V. Readiness for Publication

  1. The article has many typos and does not look like it was proofread. The article is hard to follow due to all of the errors.
  2. The article has many typos and writing issues. It would take a significant amount of work on the part of an editor to correct the issues for and prepare the article for publication.
  3. The article has very few typos and they are clearly incidental. There may be some issues with the formatting.
  4. The article has no typos and very minor issues with formatting.
  5. The article is ready for publication: it has no typos and has perfect formatting.

VI. Technical Accuracy

  1. The article advocates insecure and incorrect practices. The reasoning for recommendations is not sophisticated. Eg: recommending chmod 777 to clear up a permissions issue.
  2. The article advocates insecure practices. The article’s recommendations are not best practice.
  3. The article advocates reasonably secure practices but does not delve deeply into why it recommends what it does, allowing the reader to follow the recommendations blindly.
  4. The article advocates good practices and facilitates the reader’s understanding of why they are helpful.
  5. The article advocates best practices and is informative and conducive to the reader’s understanding of why the author recommended certain steps.

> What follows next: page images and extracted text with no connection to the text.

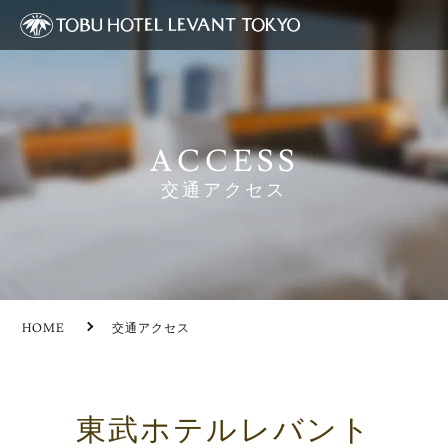
ACCESS
交通アクセス
HOME
交通アクセス
東武ホテルレバント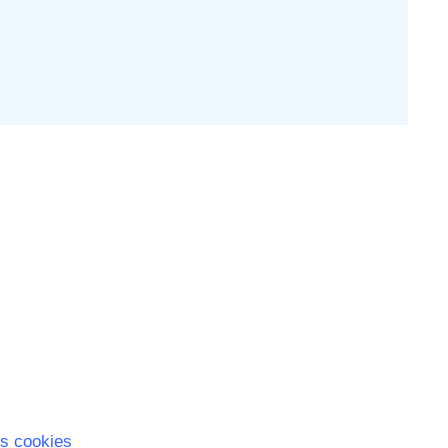
s cookies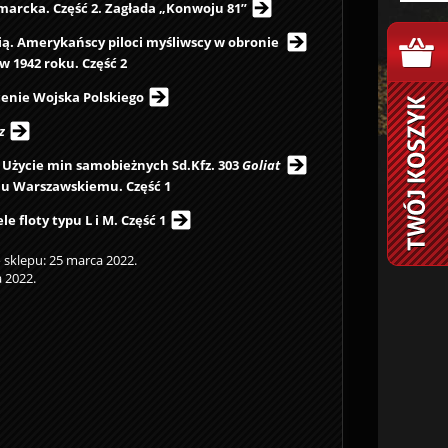
marcka. Część 2. Zagłada „Konwoju 81”
ią. Amerykańscy piloci myśliwscy w obronie
w 1942 roku. Część 2
ocenie Wojska Polskiego
z
! Użycie min samobieżnych Sd.Kfz. 303
Goliat
iu Warszawskiemu. Część 1
le floty typu L i M. Część 1
sklepu: 25 marca 2022.
 2022.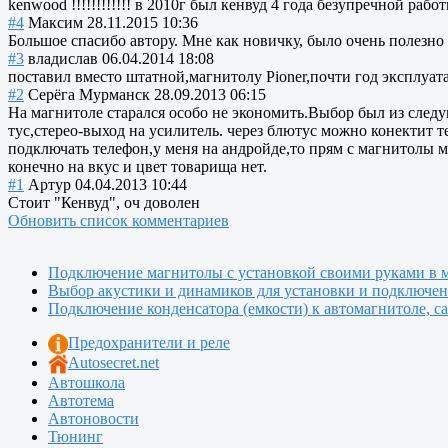
kenwood !!!!!!!!!!!! в 2010г был кенвуд 4 года безупречной работы
#4
Максим
28.11.2015 10:36
Большое спасибо автору. Мне как новичку, было очень полезно
#3
владислав
06.04.2014 18:08
поставил вместо штатной,магнитолу Pioner,почти год эксплуа
#2
Серёга Мурманск
28.09.2013 06:15
На магнитоле старался особо не экономить.Выбор был из следую
тус,стерео-выход на усилитель. через блютус можно конектит т
подключать телефон,у меня на андройде,то прям с магнитолы 
конечно на вкус и цвет товарища нет.
#1
Артур
04.04.2013 10:44
Стоит "Кенвуд", оч доволен
Обновить список комментариев
Подключение магнитолы с установкой своими руками в м
Выбор акустики и динамиков для установки и подключен
Подключение конденсатора (емкости) к автомагнитоле, са
Предохранители и реле
Autosecret.net
Автошкола
Автотема
Автоновости
Тюнинг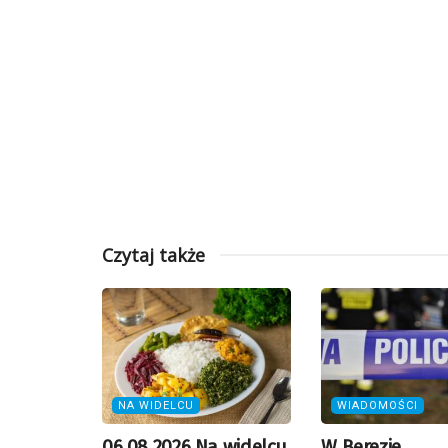
Czytaj także
NA WIDELCU
WIADOMOŚCI
06.08.2026 Na widelcu
W Berezie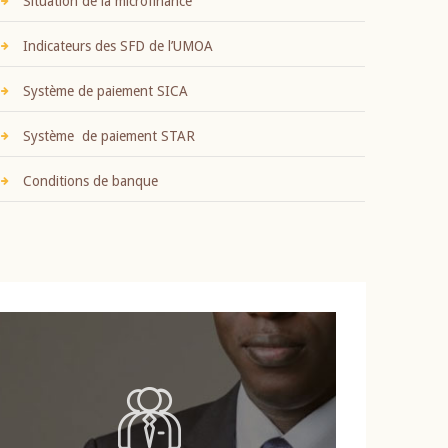
Situation de la microfinance
Indicateurs des SFD de l’UMOA
Système de paiement SICA
Système de paiement STAR
Conditions de banque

VII. Ease of Check Completion

  1. The article cannot be completed: there are issues with typos in commands, skipped commands, assumptions made about the reader’s knowledge etc. The issues are so deep that the editor cannot easily correct them.
  2. The article cannot be completed: there are issues with typos in commands. Commands are skipped out of negligence. The issues can be corrected by the editor but they are very numerous.
  3. The article has minimal issues and can be completed during the review. There may be one or two spots where the author missed a dependency. Overall the article is good.
  4. The article can be completed easily with no technical issues. There may be a spot where more explanation is needed.
  5. The article can be completed easily and is ready for publication.